More on Experimental Design

Why did you decide to do this experiment?

In this lab, you are a graduate student or post-doctoral fellow in a circadian biology research laboratory. Your research group has decided to focus the studies of the lab on the period gene. In the past, your colleagues collected hundreds of flies to extract mRNA to measure period gene mRNA changes during daily, or circadian, cycles. You figure there must be a better way.

Why not find a way to measure period gene changes in an individual fly? But how? All genes contain a regulatory region, the promoter, that lies "upstream," or before the coding region of the gene. When the appropriate signals turn on the promoter, the DNA is transcribed into mRNA. Perhaps there is a way to quantify whenever this switch is turned on, and thus have a measure of the timing of when the period gene is turned on. It turns out there are a number of clever ways to do just that.

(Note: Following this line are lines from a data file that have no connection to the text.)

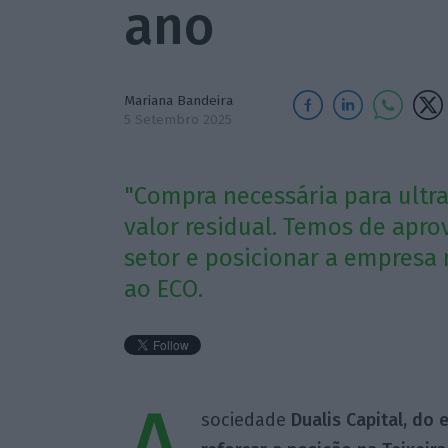
ano
Mariana Bandeira
5 Setembro 2025
"Compra necessária para ult
valor residual. Temos de apr
setor e posicionar a empresa 
ao ECO.
sociedade
Dualis Capital, do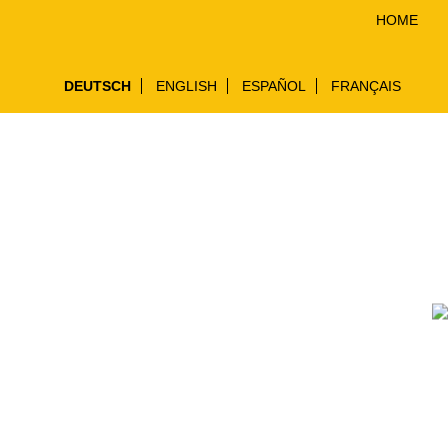
HOME
DEUTSCH
ENGLISH
ESPAÑOL
FRANÇAIS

Reporter genes do what their name implies: they "report" on the activity of the promoter to which they are linked. Reporter genes come from many different types of organisms. The key ingredient is that the reporter have some sort of novel appearance or easy way to be measured. Green fluorescent protein from jellyfish and luciferase from fireflies are some of the most popular reporter genes. Because you are looking at circadian rhythms that fluctuate over the period of a day, you decide you need an enzyme reporter gene that has a short half-life. Luciferase is the enzyme that converts the chemical luciferin into light. In the presence of luciferin, luciferase has a half-life of 2-4 hours, short enough to show fluctuations within a day. You decide that luciferase is the best reporter gene for your system.

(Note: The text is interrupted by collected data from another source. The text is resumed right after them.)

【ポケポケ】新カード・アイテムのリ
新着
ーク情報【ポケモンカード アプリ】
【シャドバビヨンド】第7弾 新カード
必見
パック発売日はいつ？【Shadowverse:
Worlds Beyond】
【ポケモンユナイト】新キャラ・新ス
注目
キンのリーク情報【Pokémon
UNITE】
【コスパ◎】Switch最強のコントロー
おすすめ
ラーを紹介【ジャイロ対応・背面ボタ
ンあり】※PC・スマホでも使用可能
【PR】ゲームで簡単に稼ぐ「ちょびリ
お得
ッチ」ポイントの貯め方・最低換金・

Won't it be interesting to turn an ordinary fruit fly into a fly that glows? Your fruit fly will be very different from fireflies. Your fruit fly will be a new organism genetically engineered in a laboratory. Unlike fireflies that have evolved light-producing mechanisms to attract mates, your glowing fly will produce light that, in most circumstances, will be undetectable to the eye. Special machines will detect the low levels of light produced. Further, the light produced has no practical function for your fruit fly. Rather, the light produced is your window into the molecular clock in the fly that regulates its daily rhythms. (The experiments in this lab are based on actual experiments [see Brandes et al. 1996].)

Now that you have thought through the technical strategies to create the glowing fly, examine your hypothesis for the experiment:

Transgenic per-luc flies will produce light in a pattern that reflects the transcriptional activity of the period gene.